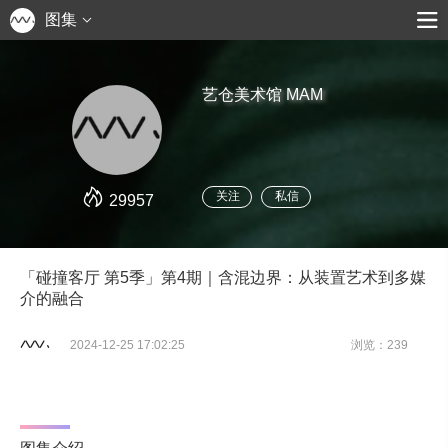
图集
艺仓美术馆 MAM
关注
私信
29957
「碰撞客厅 第5季」第4期｜含混边界：从装置艺术到多媒
介的融合
2024-12-25 17:02:25
浏览：239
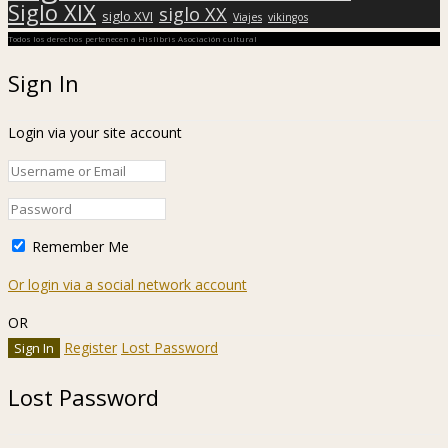
Siglo XIX
siglo XX
siglo XVI
Viajes
vikingos
Todos los derechos pertenecen a Hislibris Asociación cultural
Sign In
Login via your site account
Remember Me
Or login via a social network account
OR
Register
Lost Password
Lost Password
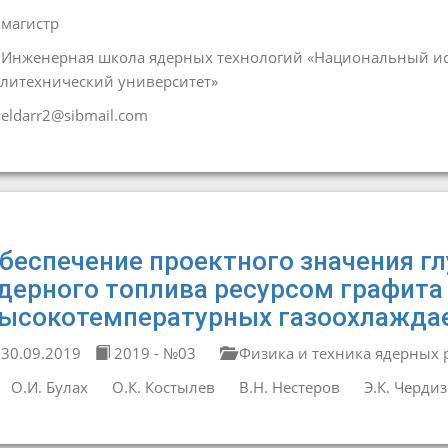
магистр
Инженерная школа ядерных технологий «Национальный ис
литехнический университет»
eldarr2@sibmail.com
беспечение проектного значения г
дерного топлива ресурсом графита
ысокотемпературных газоохлажда
30.09.2019
2019 - №03
Физика и техника ядерных 
О.И. Булах
О.К. Костылев
В.Н. Нестеров
Э.К. Черди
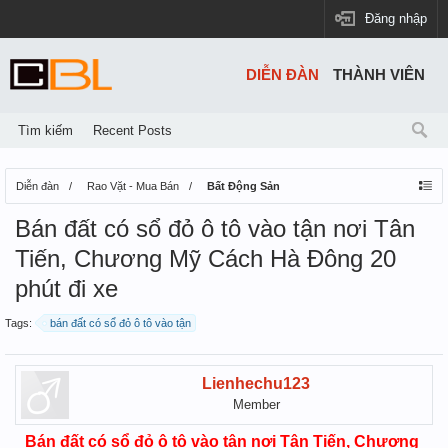
Đăng nhập
DIỄN ĐÀN
THÀNH VIÊN
Tìm kiếm
Recent Posts
Diễn đàn
Rao Vặt - Mua Bán
Bất Động Sản
Bán đất có sổ đỏ ô tô vào tận nơi Tân
Tiến, Chương Mỹ Cách Hà Đông 20
phút đi xe
Tags:
bán đất có sổ đỏ ô tô vào tận
Lienhechu123
Member
Bán đất có sổ đỏ ô tô vào tận nơi Tân Tiến, Chương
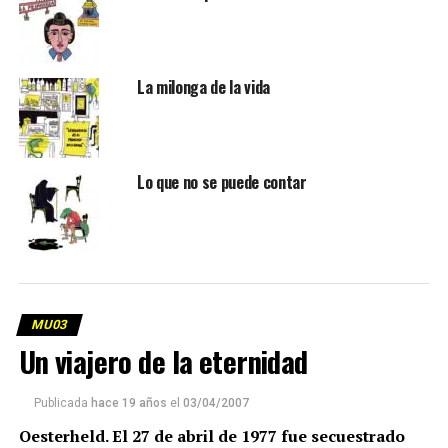
La milonga de la vida
Lo que no se puede contar
MU03
Un viajero de la eternidad
Publicada
hace 19 años
el
03/04/2007
Oesterheld. El 27 de abril de 1977 fue secuestrado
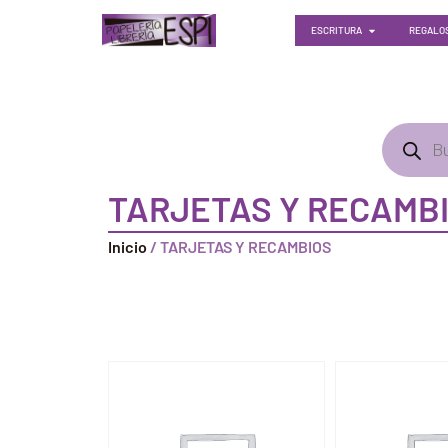
ESCRITURA
REGALOS
TARJETAS Y RECAMB
Inicio
/ TARJETAS Y RECAMBIOS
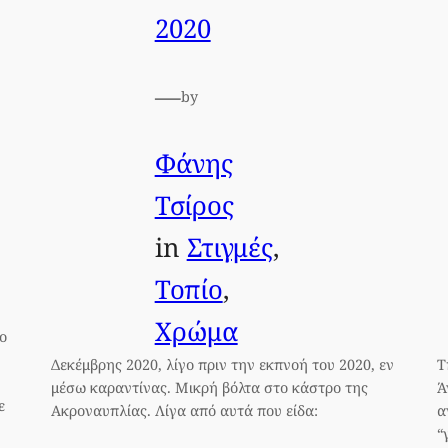
2020
—
by
Φάνης
Τσίρος
in
Στιγμές
, 
Τοπίο
, 
Χρώμα
ιο
Δεκέμβρης 2020, λίγο πριν την εκπνοή του 2020, εν
Τ
μέσω καραντίνας. Μικρή βόλτα στο κάστρο της
Ά
ε
Ακροναυπλίας. Λίγα από αυτά που είδα:
α
“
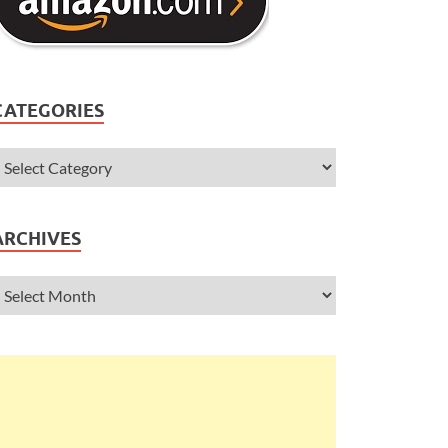
CATEGORIES
ARCHIVES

_ _ _ _

__TASK INSTRUCTIONS__: Copy each line of the entries in which the string "ядерных" is found.

__SOLUTION TO THIS TASK__:
Инженерная школа ядерных технологий «Национальный ис
Физика и техника ядерных 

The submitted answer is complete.